ומודים בשאר כל האדם שזכו לו מעותיו שאין מערבין לאדם אלא מדעתו

And the Rabbis concede with regard to all other people, apart from grocers and bakers, that if one gave them money for the food of an eiruv, his money confers possession upon him, as one may establish an eiruv for a person only with his knowledge and at his bidding. With regard to a grocer or baker, the person giving the money does not intend to appoint the grocer or the baker as his agent and the money itself does not effect an acquisition, and consequently, he did not accomplish anything. With regard to anyone else, however, there is no doubt that he must have intended to appoint him his agent, and his act is effective.

אמר רבי יהודה במה דברים אמורים בעירובי תחומין אבל בעירובי חצירות מערבין לדעתו ושלא לדעתו לפי שזכין לאדם שלא בפניו ואין חבין לאדם שלא בפניו:

Rabbi Yehuda said: In what case is this statement said? It is said with regard to a joining of Shabbat boundaries, but with regard to a joining of courtyards, one may establish an eiruv for a person either with his knowledge or without his knowledge. The reason is because one may act for a person’s benefit in his absence, but one may not act to a person’s disadvantage in his absence. As a participant in a joining of courtyards benefits from his inclusion in the eiruv, his consent is not required. However, with regard to a joining of Shabbat boundaries, although it enables one to go farther in one direction, he loses the option of traveling in the opposite direction. When an action is to a person’s disadvantage, or if it entails both benefits and disadvantages, one may act on that person’s behalf only if he has been explicitly appointed his agent.

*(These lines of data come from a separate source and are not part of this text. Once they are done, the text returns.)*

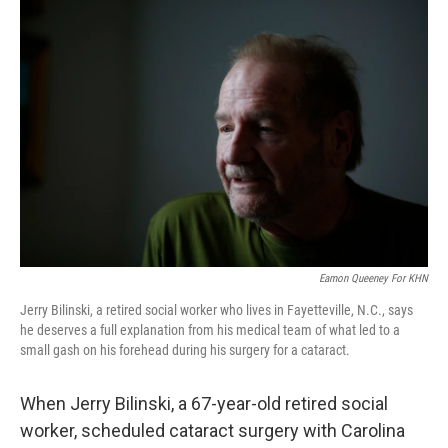
k
n
Eamon Queeney For KHN
Jerry Bilinski, a retired social worker who lives in Fayetteville, N.C., says
he deserves a full explanation from his medical team of what led to a
small gash on his forehead during his surgery for a cataract.
When Jerry Bilinski, a 67-year-old retired social
worker, scheduled cataract surgery with Carolina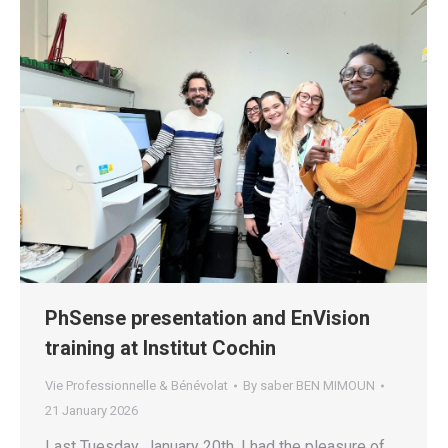
PhSense presentation and EnVision
training at Institut Cochin
Vie Professionnelle & Bénévolat
By
saber BEN MIMOUN
21 January 2026
Last Tuesday, January 20th, I had the pleasure of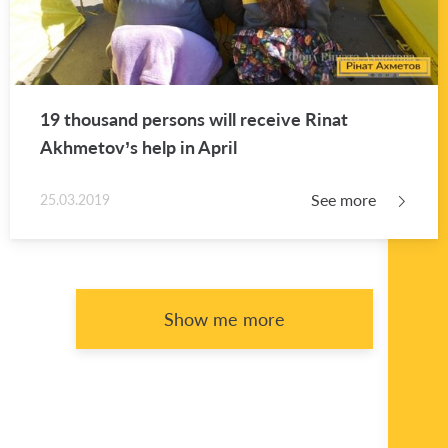
19 thou­sand per­sons will re­ceive Rinat
Akhme­tov’s help in April
See more
25.03.2019
Show me more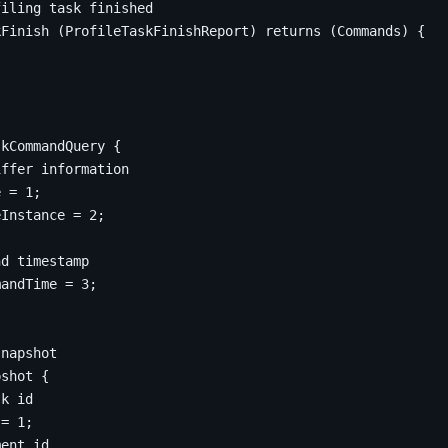
kFinish 
(
ProfileTaskFinishReport
)
returns
(
Commands
)
{
skCommandQuery
{
e
=
1
;
eInstance 
=
2
;
mandTime 
=
3
;
pshot
{
 
=
1
;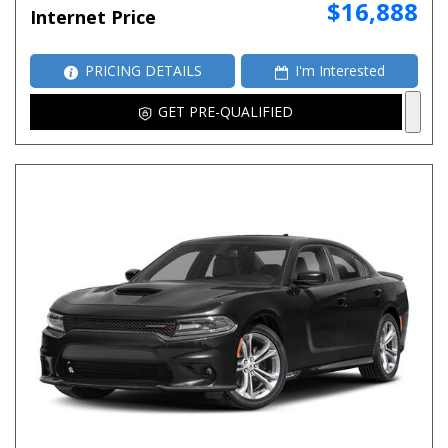
$16,888
Internet Price
PRICING DETAILS
I'm Interested
GET PRE-QUALIFIED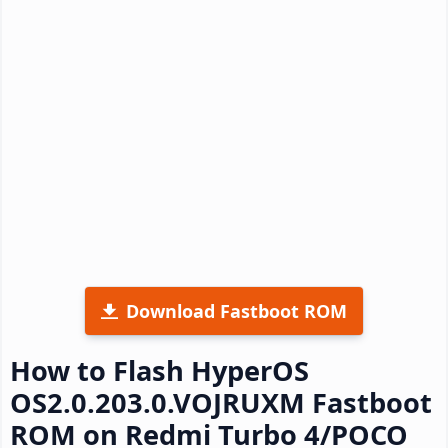
Download Fastboot ROM
How to Flash HyperOS
OS2.0.203.0.VOJRUXM Fastboot
ROM on Redmi Turbo 4/POCO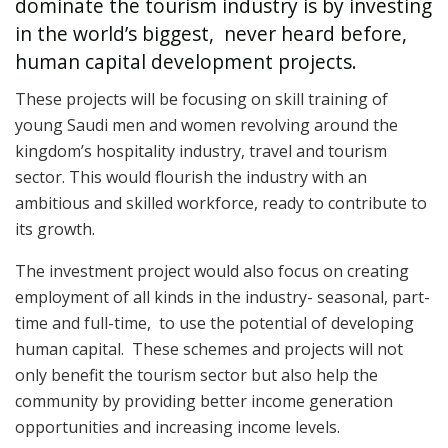
dominate the tourism industry is by investing
in the world’s biggest, never heard before,
human capital development projects.
These projects will be focusing on skill training of
young Saudi men and women revolving around the
kingdom’s hospitality industry, travel and tourism
sector.
This would flourish the industry with an
ambitious and skilled workforce, ready to contribute to
its growth.
The investment project would also focus on creating
employment of all kinds in the industry- seasonal, part-
time and full-time, to use the potential of developing
human capital. These schemes and projects will not
only benefit the tourism sector but also help the
community by providing better income generation
opportunities and increasing income levels.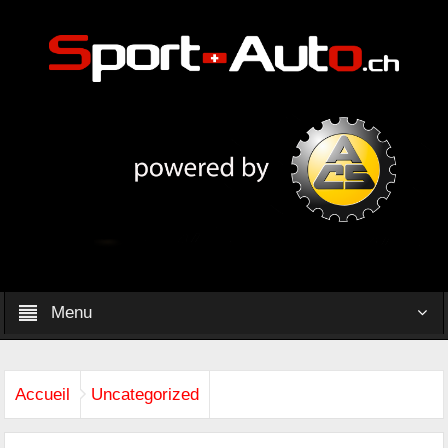
Menu
Accueil
Uncategorized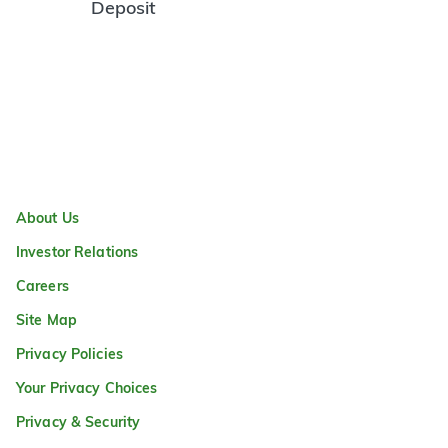
Deposit
About Us
Investor Relations
Careers
Site Map
Privacy Policies
Your Privacy Choices
Privacy & Security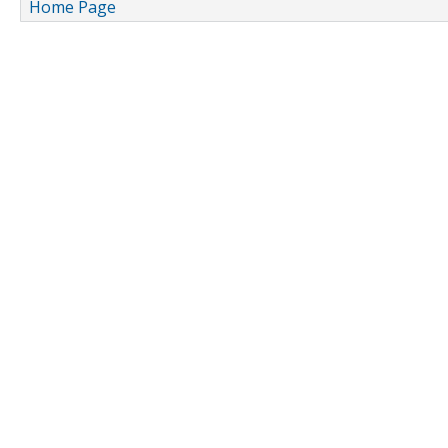
Home Page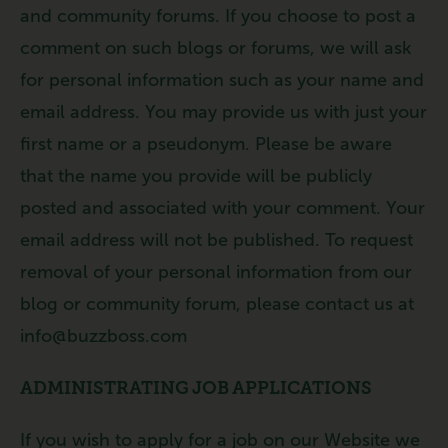
and community forums. If you choose to post a
comment on such blogs or forums, we will ask
for personal information such as your name and
email address. You may provide us with just your
first name or a pseudonym. Please be aware
that the name you provide will be publicly
posted and associated with your comment. Your
email address will not be published. To request
removal of your personal information from our
blog or community forum, please contact us at
info@buzzboss.com
ADMINISTRATING JOB APPLICATIONS
If you wish to apply for a job on our Website we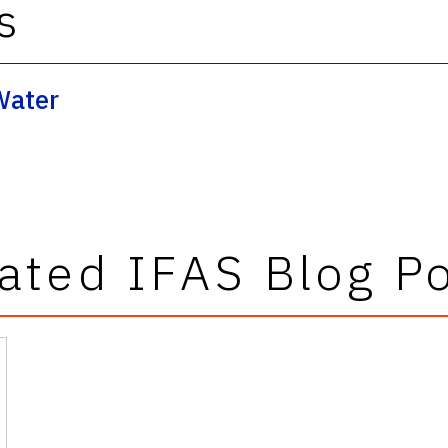
s
Water
ated IFAS Blog P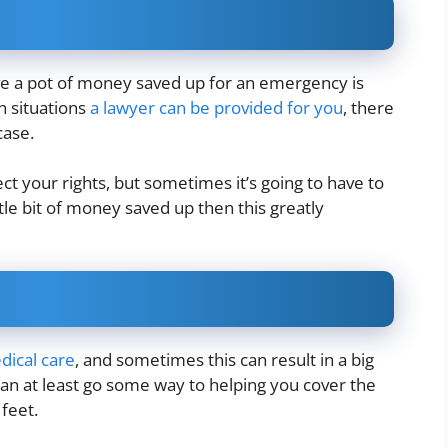
ve a pot of money saved up for an emergency is
n situations
a lawyer can be provided for you
, there
 case.
otect your rights, but sometimes it’s going to have to
ttle bit of money saved up then this greatly
dical care
, and sometimes this can result in a big
 can at least go some way to helping you cover the
 feet.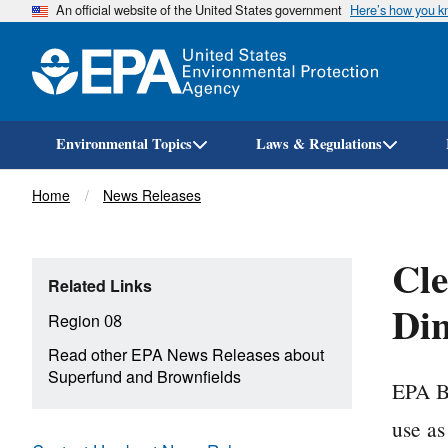
An official website of the United States government
Here’s how you 
Environmental Topics
Laws & Regulations
Breadcrumb
Home
News Releases
Cle
Related Links
Din
Region 08
Read other EPA News Releases about
Superfund and Brownfields
EPA Br
use a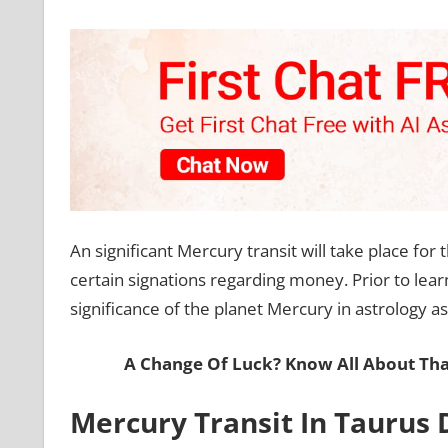
An significant Mercury transit will take place for
certain signations regarding money. Prior to lea
significance of the planet Mercury in astrology as
A Change Of Luck? Know All About Tha
Mercury Transit In Taurus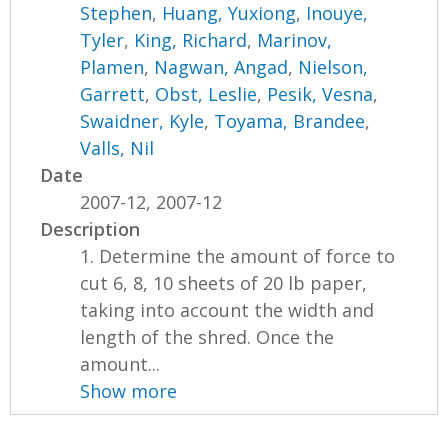
Stephen
,
Huang, Yuxiong
,
Inouye,
Tyler
,
King, Richard
,
Marinov,
Plamen
,
Nagwan, Angad
,
Nielson,
Garrett
,
Obst, Leslie
,
Pesik, Vesna
,
Swaidner, Kyle
,
Toyama, Brandee
,
Valls, Nil
Date
2007-12, 2007-12
Description
1. Determine the amount of force to
cut 6, 8, 10 sheets of 20 lb paper,
taking into account the width and
length of the shred. Once the
amount...
Show more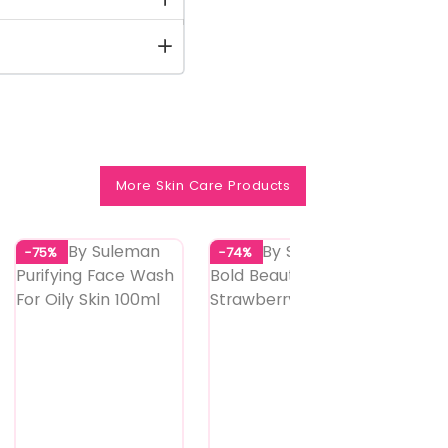
More Skin Care Products
-75%
-74%
-74%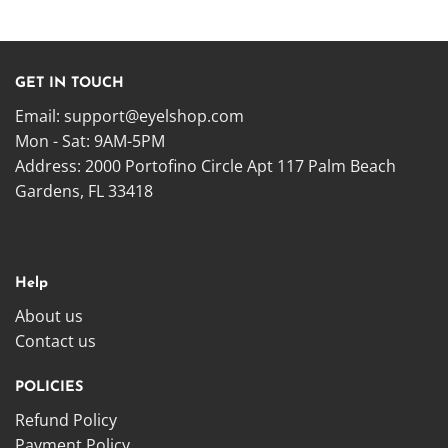
GET IN TOUCH
Email:
support@eyelshop.com
Mon - Sat: 9AM-5PM
Address: 2000 Portofino Circle Apt 117 Palm Beach
Gardens, FL 33418
Help
About us
Contact us
POLICIES
Refund Policy
Payment Policy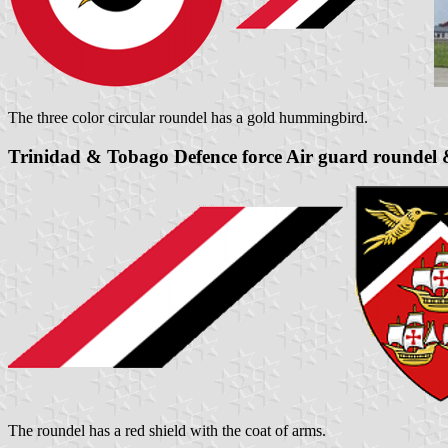
The three color circular roundel has a gold hummingbird.
Trinidad & Tobago Defence force Air guard roundel &
The roundel has a red shield with the coat of arms.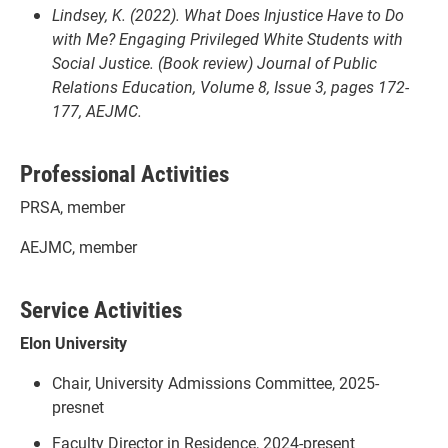
Lindsey, K. (2022). What Does Injustice Have to Do
with Me? Engaging Privileged White Students with
Social Justice. (Book review) Journal of Public
Relations Education, Volume 8, Issue 3, pages 172-
177, AEJMC.
Professional Activities
PRSA, member
AEJMC, member
Service Activities
Elon University
Chair, University Admissions Committee, 2025-
presnet
Faculty Director in Residence, 2024-present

גמ׳ מאי טעמא דרבי אליעזר הא לא משך

GEMARA: The Gemara poses a question: What is the reason for Rabbi Eliezer’s opinion that one who gave money to a grocer or a baker has acquired possession of the food for the eiruv? This ruling is difficult, as he did not perform a transaction by pulling the food into his possession, and one can acquire an object only by performing a valid act of acquisition.

אמר רב נחמן אמר רבה בר אבהו עשאו רבי אליעזר כארבעה פרקים בשנה דתנן בארבעה פרקים אלו משחיטין את הטבח בעל כרחו אפילו שור שוה אלף דינר ואין ללוקח אלא דינר אחד כופין אותו לשחוט

Rav Naḥman said that Rabba bar Abbahu said: Rabbi Eliezer established this acquisition so that it should be like the four times during the year that the payment of money effects acquisition, as we learned in a mishna: On these four times every year, on the eves of Passover, Shavuot, Rosh HaShana, and the Eighth Day of Assembly, one who paid for meat may force the butcher to slaughter an animal against his will. Even if his ox was worth a thousand dinar, and the customer has paid for only one dinar’s worth of meat, the customer may force the butcher to slaughter it, so that the buyer can receive his meat. The reason is that on these four occasions everyone buys meat, and therefore the butcher who promised to supply the customer with meat must give it to him, even if this causes the butcher a considerable loss.

לפיכך אם מת מת ללוקח מת ללוקח הא לא משך אמר רב הונא בשמשך

Therefore, if the ox died, it died at the buyer’s expense. That is to say, he must bear the loss and is not entitled to get his dinar back. The Gemara asks: Why is this so? The customer did not pull the ox into his possession. As he did not perform an act of acquisition, he has not acquired any part of the ox, and his dinar should therefore be restored to him. Rav Huna said: We are dealing here with a case where he did pull the ox into his possession.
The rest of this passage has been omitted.